A cover letter is your first chance to demonstrate professionalism to a future employer. In the letter, your goal is to introduce yourself and highlight your skills and qualities. While a resume shows your work experience, a cover letter speaks specifically about your goals and characteristics -- and is often key when it comes to landing the interview. Take some time to carefully craft an effective letter before you press "send" or put a stamp on the envelope.
Use Block Letter Format
Always treat a cover letter as a formal business letter even if you're emailing it. This means using a proper salutation such as "Dear Ms. Smith" or "Dear Mr. Jones" at the beginning. If you do plan to send the letter via regular mail, print the letter on white paper. Include your complete address and date at the top of the letter. Always single space a formal business letter and do not indent at the beginning of each paragraph.
In the first paragraph of the letter, indicate the position of interest and how you found out about it. Follow this information with a sentence that serves as an overview of yourself as a candidate. For example, you might state, "With three years teaching experience at the college level, my communication skills would bring great value to the role of administrative coordinator at your university." This opening paragraph can end after only two or three sentences because you will discuss specific details in the middle paragraph.

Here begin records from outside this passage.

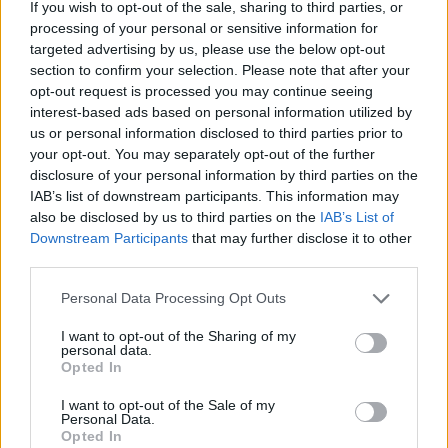
csalán és hogyan lehetséges parázson járni,
If you wish to opt-out of the sale, sharing to third parties, or
miért ítélünk kellemesnek vagy idegesítőnek
processing of your personal or sensitive information for
valamely hangot. Kiderül, hogyan működik az
targeted advertising by us, please use the below opt-out
section to confirm your selection. Please note that after your
egyensúlyszerv, azaz miképp tanulunk meg
opt-out request is processed you may continue seeing
biciklizni, miért félünk a pókoktól, vagy
interest-based ads based on personal information utilized by
éppen miért nem utazunk szívesen lifttel -
us or personal information disclosed to third parties prior to
tájékoztatott a múzeum.
your opt-out. You may separately opt-out of the further
disclosure of your personal information by third parties on the
A kiállítás 700 négyzetméteren kínál ízelítőt a
IAB’s list of downstream participants. This information may
különböző, így például az optikai és a
also be disclosed by us to third parties on the
IAB’s List of
tapintási illúziókból. Fény derül arra, hogy
Downstream Participants
that may further disclose it to other
milyen jelentősége van az ételek színének,
third parties.
miért érezzük a mentolt hidegnek és az erős
Please note that this website/app uses one or more Google
Personal Data Processing Opt Outs
paprikát forrónak, illetve mikor vezetnek
services and may gather and store information including but
minket a szagok az orrunknál fogva. A tárlat
not limited to your visit or usage behaviour. You may click to
I want to opt-out of the Sharing of my
magyarázatot kínál a különféle fóbiák okaira,
personal data.
grant or deny consent to Google and its third-party tags to
Opted In
a déja vu érzésre és az érzékek csalásaira.
use your data for below specified purposes in below Google
consent section.
I want to opt-out of the Sale of my
A látogatók játéklapot kapnak, amelyen a
Personal Data.
Opted In
tárlathoz kapcsolódó fejtörőket oldhatnak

Describe Your Qualifications
In the middle paragraph, detail your experience that is most relevant to the position. While you should not repeat verbatim what is also in your resume, you should describe the experience using concrete details such as how long you held a position and what you gained from the position. For example, you could state, "As indicated on my resume, I've spent four years working with ESL students in a college writing lab. This experience afforded me the insight and knowledge to design curriculum for second language learners." You might also want to focus on your accomplishments/results by offering specific information. For example, if you coordinated a successful charity event, you could describe your accomplishments concerning the event by stating, "Under my leadership, we were able to raise more than $20,000 to benefit leukemia research, a 5 percent increase from the previous year's event."

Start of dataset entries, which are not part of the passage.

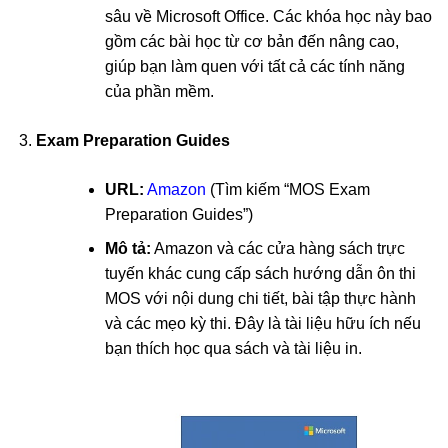
sâu về Microsoft Office. Các khóa học này bao
gồm các bài học từ cơ bản đến nâng cao,
giúp bạn làm quen với tất cả các tính năng
của phần mềm.
Exam Preparation Guides
URL:
Amazon
(Tìm kiếm “MOS Exam
Preparation Guides”)
Mô tả:
Amazon và các cửa hàng sách trực
tuyến khác cung cấp sách hướng dẫn ôn thi
MOS với nội dung chi tiết, bài tập thực hành
và các mẹo kỳ thi. Đây là tài liệu hữu ích nếu
bạn thích học qua sách và tài liệu in.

Contact Information and Closing
Close the letter by suggesting that you are available for an interview -- and include the appropriate contact information even if that information is on your resume. In the closing paragraph, state that the reviewer can contact you via phone or email, and list both your phone number and email address. Thank the hiring manager for her time and consideration. End the letter with the formal closing, "Sincerely," followed by your full name. If you print the letter, sign your name in the space between the formal closing and your printed name.